> **EXERCISE**
The answer should be every line below, repeated exactly, with the images left out.

Stored entries:
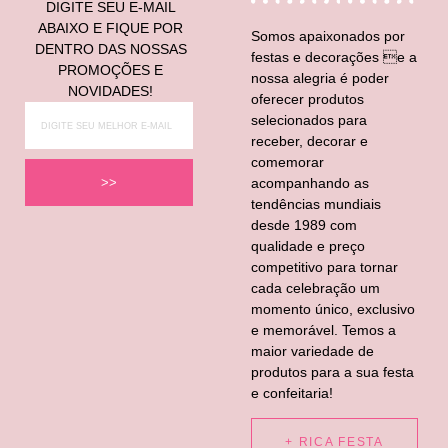
DIGITE SEU E-MAIL
ABAIXO E FIQUE POR
Somos apaixonados por
DENTRO DAS NOSSAS
festas e decorações e a
PROMOÇÕES E
nossa alegria é poder
NOVIDADES!
oferecer produtos
selecionados para
receber, decorar e
comemorar
acompanhando as
>>
tendências mundiais
desde 1989 com
qualidade e preço
competitivo para tornar
cada celebração um
momento único, exclusivo
e memorável. Temos a
maior variedade de
produtos para a sua festa
e confeitaria!
+ RICA FESTA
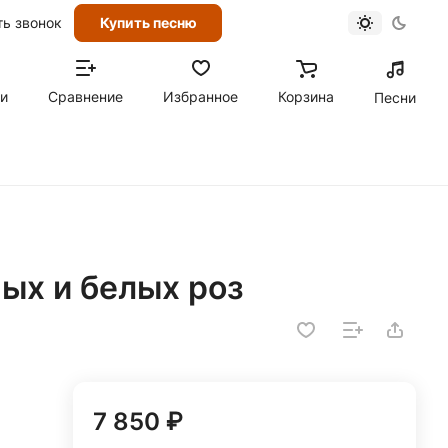
ть звонок
Купить песню
ти
Сравнение
Избранное
Корзина
Песни
ых и белых роз
7 850 ₽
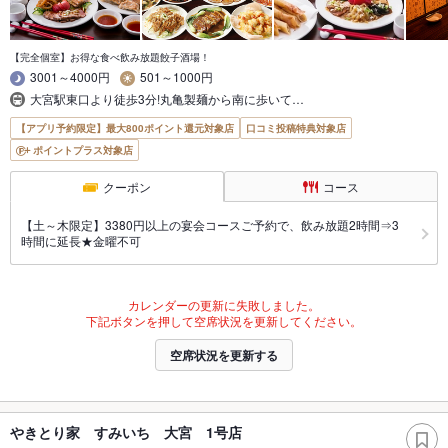
【完全個室】お得な食べ飲み放題餃子酒場！
3001～4000円
501～1000円
大宮駅東口より徒歩3分!丸亀製麺から南に歩いて…
【アプリ予約限定】最大800ポイント還元対象店
口コミ投稿特典対象店
ポイントプラス対象店
クーポン
コース
【土～木限定】3380円以上の宴会コースご予約で、飲み放題2時間⇒3
時間に延長★金曜不可
カレンダーの更新に失敗しました。
下記ボタンを押して空席状況を更新してください。
空席状況を更新する
やきとり家 すみいち 大宮 1号店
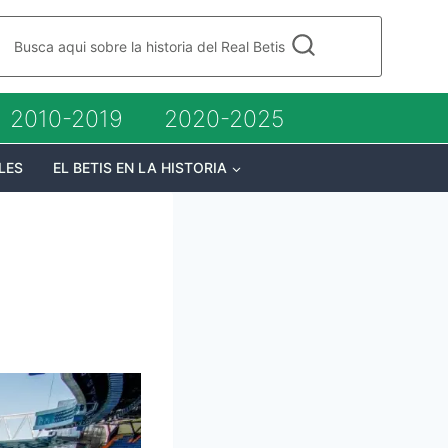
Busca aqui sobre la historia del Real Betis
2010-2019
2020-2025
LES
EL BETIS EN LA HISTORIA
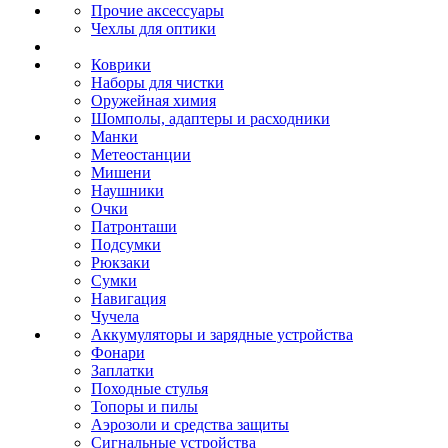
Прочие аксессуары
Чехлы для оптики
Коврики
Наборы для чистки
Оружейная химия
Шомполы, адаптеры и расходники
Манки
Метеостанции
Мишени
Наушники
Очки
Патронташи
Подсумки
Рюкзаки
Сумки
Навигация
Чучела
Аккумуляторы и зарядные устройства
Фонари
Заплатки
Походные стулья
Топоры и пилы
Аэрозоли и средства защиты
Сигнальные устройства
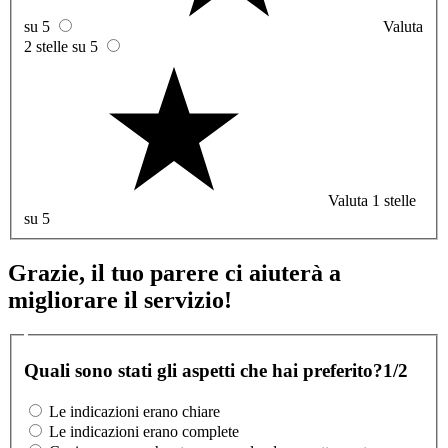
su 5
Valuta
2 stelle su 5
Valuta 1 stelle
su 5
Grazie, il tuo parere ci aiuterà a
migliorare il servizio!
Quali sono stati gli aspetti che hai preferito?
1/2
Le indicazioni erano chiare
Le indicazioni erano complete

> **REPLY**
DIGITE SEU E-MAIL
ABAIXO E FIQUE POR
Somos apaixonados por
DENTRO DAS NOSSAS
festas e decorações e a
PROMOÇÕES E
nossa alegria é poder
NOVIDADES!
oferecer produtos
selecionados para
receber, decorar e
comemorar
acompanhando as
>>
tendências mundiais
desde 1989 com
qualidade e preço
competitivo para tornar
cada celebração um
momento único, exclusivo
e memorável. Temos a
maior variedade de
produtos para a sua festa
e confeitaria!
+ RICA FESTA
ть звонок
Купить песню
ти
Сравнение
Избранное
Корзина
Песни
ых и белых роз
7 850 ₽
【完全個室】お得な食べ飲み放題餃子酒場！
3001～4000円
501～1000円
大宮駅東口より徒歩3分!丸亀製麺から南に歩いて…
【アプリ予約限定】最大800ポイント還元対象店
口コミ投稿特典対象店
ポイントプラス対象店
クーポン
コース
【土～木限定】3380円以上の宴会コースご予約で、飲み放題2時間⇒3
時間に延長★金曜不可
カレンダーの更新に失敗しました。
下記ボタンを押して空席状況を更新してください。
空席状況を更新する
やきとり家 すみいち 大宮 1号店
Busca aqui sobre la historia del Real Betis
2010-2019
2020-2025
LES
EL BETIS EN LA HISTORIA
Прочие аксессуары
Чехлы для оптики
Коврики
Наборы для чистки
Оружейная химия
Шомполы, адаптеры и расходники
Манки
Метеостанции
Мишени
Наушники
Очки
Патронташи
Подсумки
Рюкзаки
Сумки
Навигация
Чучела
Аккумуляторы и зарядные устройства
Фонари
Заплатки
Походные стулья
Топоры и пилы
Аэрозоли и средства защиты
Сигнальные устройства
su 5
Valuta
2 stelle su 5
Valuta 1 stelle
su 5
Grazie, il tuo parere ci aiuterà a
migliorare il servizio!
Quali sono stati gli aspetti che hai preferito?
1/2
Le indicazioni erano chiare
Le indicazioni erano complete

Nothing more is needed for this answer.